"Spoke of the divine right, not of kings or people, but of righteousness. Spoke of Ouida's article in the 'North American Review.' It had been reported that I declined to answer it. I said: 'You cannot mend a stocking which is all holes. If you hold it up it will fall to pieces of itself.'
"In the afternoon spoke about the Marthas, male and female, who see only the trouble and inconvenience of reform: of the Marys who rely upon principle."
After this we have "a day of dreadful hurry, preparing to go West and also to shut up this house. Had to work tight every minute...."
This Western lecture trip was like many others, yet it had its own peculiar pleasures and mishaps.

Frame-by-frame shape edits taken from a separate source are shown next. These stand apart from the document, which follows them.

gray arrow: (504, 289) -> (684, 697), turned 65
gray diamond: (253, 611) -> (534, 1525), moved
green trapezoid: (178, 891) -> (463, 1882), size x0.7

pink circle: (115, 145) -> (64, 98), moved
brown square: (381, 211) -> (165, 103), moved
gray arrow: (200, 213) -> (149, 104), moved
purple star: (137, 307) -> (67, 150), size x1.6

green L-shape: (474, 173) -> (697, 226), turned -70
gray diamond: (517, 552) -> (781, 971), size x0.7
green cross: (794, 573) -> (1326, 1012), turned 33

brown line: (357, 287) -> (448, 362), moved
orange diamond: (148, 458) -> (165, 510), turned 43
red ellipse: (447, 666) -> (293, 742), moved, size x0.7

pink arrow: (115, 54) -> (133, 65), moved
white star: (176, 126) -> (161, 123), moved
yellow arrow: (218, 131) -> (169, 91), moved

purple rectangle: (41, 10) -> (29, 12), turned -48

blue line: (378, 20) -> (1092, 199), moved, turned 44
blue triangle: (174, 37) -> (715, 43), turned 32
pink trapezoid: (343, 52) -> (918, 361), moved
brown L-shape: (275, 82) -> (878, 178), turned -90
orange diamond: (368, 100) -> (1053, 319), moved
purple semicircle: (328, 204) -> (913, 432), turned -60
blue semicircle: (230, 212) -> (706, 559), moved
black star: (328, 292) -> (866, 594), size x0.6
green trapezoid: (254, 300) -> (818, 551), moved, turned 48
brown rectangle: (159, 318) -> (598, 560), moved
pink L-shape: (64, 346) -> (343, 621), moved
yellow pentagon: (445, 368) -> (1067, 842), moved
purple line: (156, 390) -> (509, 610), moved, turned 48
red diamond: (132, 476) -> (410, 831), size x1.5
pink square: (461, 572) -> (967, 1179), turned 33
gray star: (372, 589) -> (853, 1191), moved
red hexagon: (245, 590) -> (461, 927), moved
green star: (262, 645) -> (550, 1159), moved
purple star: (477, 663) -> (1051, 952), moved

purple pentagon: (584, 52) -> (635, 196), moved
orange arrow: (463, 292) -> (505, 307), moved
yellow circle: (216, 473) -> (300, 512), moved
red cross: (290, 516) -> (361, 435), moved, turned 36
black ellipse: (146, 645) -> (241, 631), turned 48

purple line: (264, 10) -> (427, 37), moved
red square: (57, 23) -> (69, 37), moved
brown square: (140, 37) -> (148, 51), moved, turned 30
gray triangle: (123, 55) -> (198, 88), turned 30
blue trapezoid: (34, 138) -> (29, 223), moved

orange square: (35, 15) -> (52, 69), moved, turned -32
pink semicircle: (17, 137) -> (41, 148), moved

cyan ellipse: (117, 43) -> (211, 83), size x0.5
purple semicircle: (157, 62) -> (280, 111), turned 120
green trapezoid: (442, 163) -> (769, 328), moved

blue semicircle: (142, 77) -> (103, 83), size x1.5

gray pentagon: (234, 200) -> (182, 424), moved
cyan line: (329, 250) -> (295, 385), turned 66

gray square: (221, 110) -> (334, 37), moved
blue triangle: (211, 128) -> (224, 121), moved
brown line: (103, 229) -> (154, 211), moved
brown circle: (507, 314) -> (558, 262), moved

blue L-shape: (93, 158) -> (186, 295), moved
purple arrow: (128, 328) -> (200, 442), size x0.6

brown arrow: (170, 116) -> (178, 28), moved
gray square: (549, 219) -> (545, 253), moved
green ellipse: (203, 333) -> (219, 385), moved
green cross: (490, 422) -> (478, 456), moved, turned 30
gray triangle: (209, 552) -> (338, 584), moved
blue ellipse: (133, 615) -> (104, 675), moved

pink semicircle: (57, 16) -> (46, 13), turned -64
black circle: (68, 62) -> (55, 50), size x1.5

"October 12. Dunkirk, lecture.... No one must know that I got off at the wrong station—Perrysburg, a forlorn hamlet. No train that would bring me to Dunkirk before 6.30 P.M. Ought to have arrived at 1.30. Went to the 'hotel,' persuaded the landlord to lend his buggy and a kindly old fellow to harness his horses to it, and drove twenty miles or more over the mountains, reaching Dunkirk by 5.10 P.M. When the buggy was brought to the door of the hotel, I said: 'How am I to get in?' 'Take it slow and learn to pedal,' said my old driver. Presently he said, 'I guess you ain't so old as I be.' I replied, 'I am pretty well on toward seventy.' 'Well, I am five years beyond,' said he. He drives an accommodation wagon between Perrysburg and Versailles, a small town where a man once wanted to set up a mill, and to buy land and water power, and they wouldn't sell either. Whereupon he went to Tonawanda and made the place. 'Guess they'd have done better to gin him the land and water, and to set up his mill for him,' said my man, Hinds."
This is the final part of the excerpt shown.